• Exercise aim: Gather every line of the entries that includes the word "checkbox".

Bounding box prediction data:
Segment Open

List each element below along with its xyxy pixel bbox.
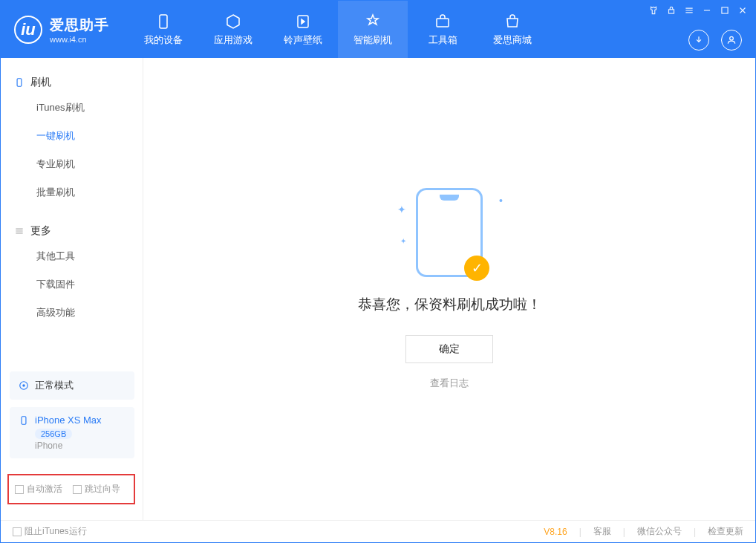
sidebar-item-pro-flash[interactable]: 专业刷机 (1, 150, 143, 178)
device-icon (19, 415, 29, 426)
wechat-link[interactable]: 微信公众号 (637, 525, 682, 538)
svg-point-8 (22, 384, 25, 387)
device-name: iPhone XS Max (35, 414, 102, 426)
phone-icon (14, 77, 25, 88)
sparkle-icon: ✦ (397, 204, 406, 215)
tab-device[interactable]: 我的设备 (128, 1, 198, 58)
tab-apps[interactable]: 应用游戏 (198, 1, 268, 58)
svg-rect-4 (722, 7, 728, 13)
shirt-icon[interactable] (648, 5, 659, 16)
tab-toolbox[interactable]: 工具箱 (408, 1, 478, 58)
footer-right: V8.16 | 客服 | 微信公众号 | 检查更新 (544, 525, 743, 538)
menu-icon[interactable] (684, 5, 694, 16)
sidebar-header-more: 更多 (1, 220, 143, 242)
nav-tabs: 我的设备 应用游戏 铃声壁纸 智能刷机 工具箱 爱思商城 (128, 1, 547, 58)
checkbox-auto-activate[interactable]: 自动激活 (15, 483, 62, 495)
update-link[interactable]: 检查更新 (708, 525, 743, 538)
body: 刷机 iTunes刷机 一键刷机 专业刷机 批量刷机 更多 其他工具 下载固件 … (1, 58, 755, 520)
app-url: www.i4.cn (50, 35, 109, 44)
device-storage: 256GB (35, 429, 72, 439)
svg-rect-0 (160, 15, 167, 28)
app-header: iu 爱思助手 www.i4.cn 我的设备 应用游戏 铃声壁纸 智能刷机 工具… (1, 1, 755, 58)
maximize-icon[interactable] (720, 5, 730, 16)
close-icon[interactable] (737, 5, 748, 16)
view-log-link[interactable]: 查看日志 (430, 377, 469, 390)
sidebar-section-more: 更多 其他工具 下载固件 高级功能 (1, 220, 143, 327)
checkbox-block-itunes[interactable]: 阻止iTunes运行 (13, 525, 87, 538)
download-icon[interactable] (688, 30, 709, 51)
sidebar-item-download-firmware[interactable]: 下载固件 (1, 270, 143, 299)
footer-left: 阻止iTunes运行 (13, 525, 87, 538)
version-label: V8.16 (544, 527, 567, 537)
logo-text: 爱思助手 www.i4.cn (50, 16, 109, 44)
sidebar-item-itunes-flash[interactable]: iTunes刷机 (1, 94, 143, 122)
sparkle-icon: ✦ (400, 237, 406, 245)
main-content: ✦ • ✦ ✓ 恭喜您，保资料刷机成功啦！ 确定 查看日志 (143, 58, 755, 520)
sidebar-item-other-tools[interactable]: 其他工具 (1, 242, 143, 270)
mode-label: 正常模式 (35, 379, 74, 392)
tab-flash[interactable]: 智能刷机 (338, 1, 408, 58)
tab-store[interactable]: 爱思商城 (478, 1, 547, 58)
svg-rect-2 (437, 19, 449, 27)
minimize-icon[interactable] (702, 5, 712, 16)
svg-point-5 (730, 36, 734, 40)
sidebar-item-oneclick-flash[interactable]: 一键刷机 (1, 122, 143, 150)
device-card[interactable]: iPhone XS Max 256GB iPhone (10, 407, 134, 458)
device-type: iPhone (35, 440, 126, 451)
checkbox-icon (15, 485, 24, 494)
bottom-options-highlight: 自动激活 跳过向导 (7, 474, 135, 504)
footer: 阻止iTunes运行 V8.16 | 客服 | 微信公众号 | 检查更新 (1, 520, 755, 542)
sidebar-header-flash: 刷机 (1, 71, 143, 94)
more-icon (14, 226, 25, 236)
sidebar-item-batch-flash[interactable]: 批量刷机 (1, 178, 143, 207)
mode-icon (19, 380, 29, 391)
ok-button[interactable]: 确定 (405, 335, 493, 363)
app-name: 爱思助手 (50, 16, 109, 35)
logo-icon: iu (14, 16, 42, 44)
svg-rect-3 (669, 10, 674, 13)
window-controls (648, 5, 748, 16)
success-check-icon: ✓ (464, 256, 489, 281)
sidebar: 刷机 iTunes刷机 一键刷机 专业刷机 批量刷机 更多 其他工具 下载固件 … (1, 58, 143, 520)
sidebar-item-advanced[interactable]: 高级功能 (1, 299, 143, 327)
logo-area: iu 爱思助手 www.i4.cn (1, 16, 123, 44)
sidebar-section-flash: 刷机 iTunes刷机 一键刷机 专业刷机 批量刷机 (1, 71, 143, 207)
checkbox-icon (13, 527, 22, 536)
checkbox-skip-guide[interactable]: 跳过向导 (73, 483, 120, 495)
sparkle-icon: • (499, 195, 503, 207)
tab-ringtone[interactable]: 铃声壁纸 (268, 1, 338, 58)
phone-illustration: ✦ • ✦ ✓ (416, 188, 483, 277)
mode-card[interactable]: 正常模式 (10, 371, 134, 400)
svg-rect-9 (22, 416, 26, 424)
success-message: 恭喜您，保资料刷机成功啦！ (358, 295, 541, 314)
user-icon[interactable] (721, 30, 742, 51)
header-actions (688, 30, 742, 51)
device-cards: 正常模式 iPhone XS Max 256GB iPhone (1, 371, 143, 466)
svg-rect-6 (17, 79, 22, 87)
support-link[interactable]: 客服 (593, 525, 611, 538)
checkbox-icon (73, 485, 82, 494)
lock-icon[interactable] (666, 5, 677, 16)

Segment Closed

• Output below:
checkbox-auto-activate[interactable]: 自动激活 (15, 483, 62, 495)
checkbox-block-itunes[interactable]: 阻止iTunes运行 (13, 525, 87, 538)
checkbox-icon (15, 485, 24, 494)
checkbox-icon (13, 527, 22, 536)
checkbox-skip-guide[interactable]: 跳过向导 (73, 483, 120, 495)
checkbox-icon (73, 485, 82, 494)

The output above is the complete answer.